→ EXERCISE GOAL: Write out the records beneath this line exactly as they appear, minus any images.

→ RECORDS:
━━━━━━━━━━━━━━━━━━━━
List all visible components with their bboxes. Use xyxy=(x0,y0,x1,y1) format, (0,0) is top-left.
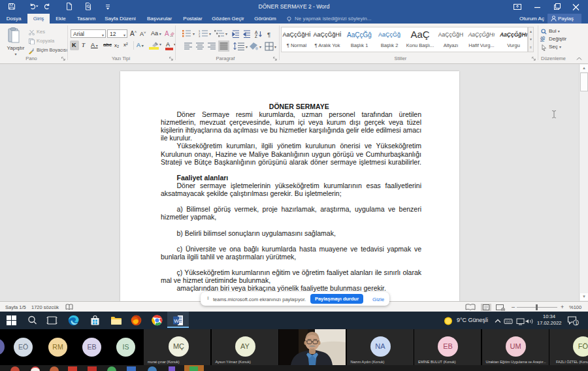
svg-text:W: W xyxy=(174,318,179,324)
svg-text:▾: ▾ xyxy=(193,32,195,36)
svg-text:1: 1 xyxy=(575,321,578,325)
svg-text:▾: ▾ xyxy=(246,45,248,49)
svg-text:Z: Z xyxy=(255,34,257,39)
svg-text:▾: ▾ xyxy=(225,32,227,36)
svg-text:▾: ▾ xyxy=(209,32,211,36)
svg-text:▾: ▾ xyxy=(259,45,261,49)
svg-text:▾: ▾ xyxy=(274,45,276,49)
svg-text:3: 3 xyxy=(199,35,201,38)
svg-text:¶: ¶ xyxy=(267,31,270,38)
━━━━━━━━━━━━━━━━━━━━
→ RESPONSE:
List all visible components with their bboxes. Use xyxy=(x0,y0,x1,y1) format, (0,0) is top-left.
svg-text:W: W xyxy=(174,318,179,324)
svg-text:▾: ▾ xyxy=(193,32,195,36)
svg-text:1: 1 xyxy=(575,321,578,325)
svg-text:▾: ▾ xyxy=(246,45,248,49)
svg-text:Z: Z xyxy=(255,34,257,39)
svg-text:▾: ▾ xyxy=(225,32,227,36)
svg-text:▾: ▾ xyxy=(209,32,211,36)
svg-text:▾: ▾ xyxy=(259,45,261,49)
svg-text:▾: ▾ xyxy=(274,45,276,49)
svg-text:3: 3 xyxy=(199,35,201,38)
svg-text:¶: ¶ xyxy=(267,31,270,38)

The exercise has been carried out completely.